In any case, such energy conservation measures as may be suggested by the Ministry relate mainly to the environmental aspects of industry—the temperature within the works, savings due to climatic losses and so on—but they do not relate in the main to the basic consumption of primary electricity driving the machines themselves.

The case was made out formidably by my noble friend Lord Kirkhill, but more particularly by the noble Lords, Lord Mottistone, Lord Boardman and Lord Tanlaw, that there are considerable price differentials between ourselves and Europe. In my experience—and I have questioned Ministers frequently in the past three years on the subject—any time it is suggested that the prices of British energy are uncompetitive compared with those on the Continent, that is denied or side-stepped. But the figures produced today by Lord Mottistone, reinforced by Lord Boardman and added to by Lord Swinfen, surely prove the case.

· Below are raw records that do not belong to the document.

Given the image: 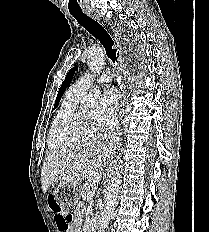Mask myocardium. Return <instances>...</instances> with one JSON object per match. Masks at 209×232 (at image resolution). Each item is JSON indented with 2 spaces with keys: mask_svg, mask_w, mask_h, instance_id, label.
Segmentation results:
<instances>
[{
  "mask_svg": "<svg viewBox=\"0 0 209 232\" xmlns=\"http://www.w3.org/2000/svg\"><path fill=\"white\" fill-rule=\"evenodd\" d=\"M67 130L75 136L90 137L96 133L97 127L95 120L87 118L82 111L78 110L70 119Z\"/></svg>",
  "mask_w": 209,
  "mask_h": 232,
  "instance_id": "1",
  "label": "myocardium"
}]
</instances>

Why are the Government so reluctant to do what other countries, particularly in Europe, do in setting, as a deliberate act of subsidy, the prices of energy to industry? Is it because it is against a particular economic principle? They do not have one. On the one hand, they say they are all in favour of market prices exerting the level, and on the other they promptly go against that by fixing their own prices, irrespective of market forces. So that principle will not stand.

I commend to the Government a different kind of principle altogether, one touched on by the noble Lord, Lord Boardman, who really asked why the Government did not fix price levels, or at any rate establish the parameters within which they may move, in the best interests of industry as a whole. In fact, he made the entire case when he pointed out the complete irrationality of the situation in view of the considerable energy resources we have in stark distinction to many other countries in Europe, whose energy prices, mysteriously, are much lower.

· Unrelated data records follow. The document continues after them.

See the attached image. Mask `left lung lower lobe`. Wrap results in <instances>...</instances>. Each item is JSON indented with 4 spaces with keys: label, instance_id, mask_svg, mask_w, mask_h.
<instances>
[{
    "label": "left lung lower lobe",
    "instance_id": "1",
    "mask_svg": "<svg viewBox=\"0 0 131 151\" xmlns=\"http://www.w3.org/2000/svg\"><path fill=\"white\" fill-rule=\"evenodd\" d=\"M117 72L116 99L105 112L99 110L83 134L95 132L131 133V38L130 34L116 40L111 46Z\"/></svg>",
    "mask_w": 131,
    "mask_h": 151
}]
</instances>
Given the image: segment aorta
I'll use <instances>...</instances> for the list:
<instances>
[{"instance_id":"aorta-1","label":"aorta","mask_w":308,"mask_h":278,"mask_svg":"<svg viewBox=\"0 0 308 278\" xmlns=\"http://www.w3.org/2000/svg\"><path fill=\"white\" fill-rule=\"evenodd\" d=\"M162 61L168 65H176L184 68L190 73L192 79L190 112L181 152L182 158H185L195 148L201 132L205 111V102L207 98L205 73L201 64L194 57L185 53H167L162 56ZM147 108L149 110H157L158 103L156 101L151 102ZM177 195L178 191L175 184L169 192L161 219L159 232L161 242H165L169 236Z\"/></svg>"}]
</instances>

I do not think I misrepresent the noble Lord, Lord Boardman—I am not trying to inveigle him into being responsible for views he did not articulate—when I say that he put forward the irrationality of having no policy for energy prices that would be of assistance to industry. He might reflect a little more ruefully that such a state of mind does not apply when it comes to agriculture, where everything must be planned; no farm income can be lower than a certain point and everything is fixed in complete contradiction to market forces.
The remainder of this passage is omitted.